Exercise details: Reproduce the records word for word, leaving out any pictures they hold.

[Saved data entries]

•••

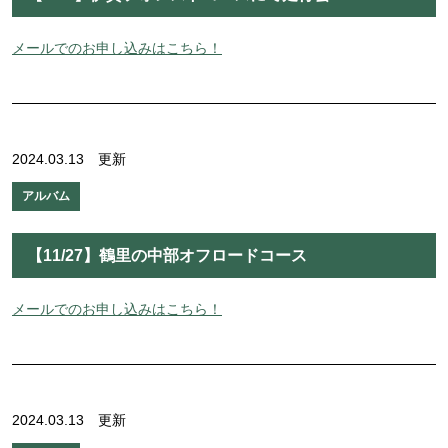
メールでのお申し込みはこちら！
2024.03.13 更新
アルバム
【11/27】鶴里の中部オフロードコース
メールでのお申し込みはこちら！
2024.03.13 更新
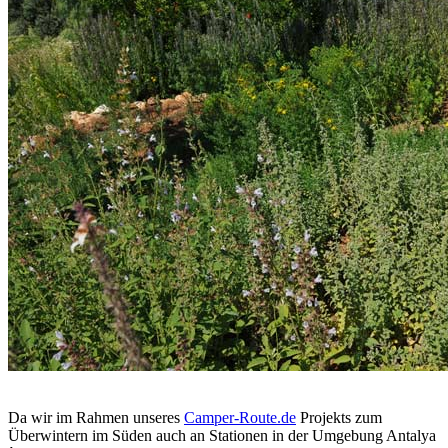
Da wir im Rahmen unseres
Camper-Route.de
Projekts zum
Überwintern im Süden auch an Stationen in der Umgebung Antalya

•••

Answer space:
メールでのお申し込みはこちら！
2024.03.13 更新
アルバム
【11/27】鶴里の中部オフロードコース
メールでのお申し込みはこちら！
2024.03.13 更新
Da wir im Rahmen unseres
Camper-Route.de
Projekts zum
Überwintern im Süden auch an Stationen in der Umgebung Antalya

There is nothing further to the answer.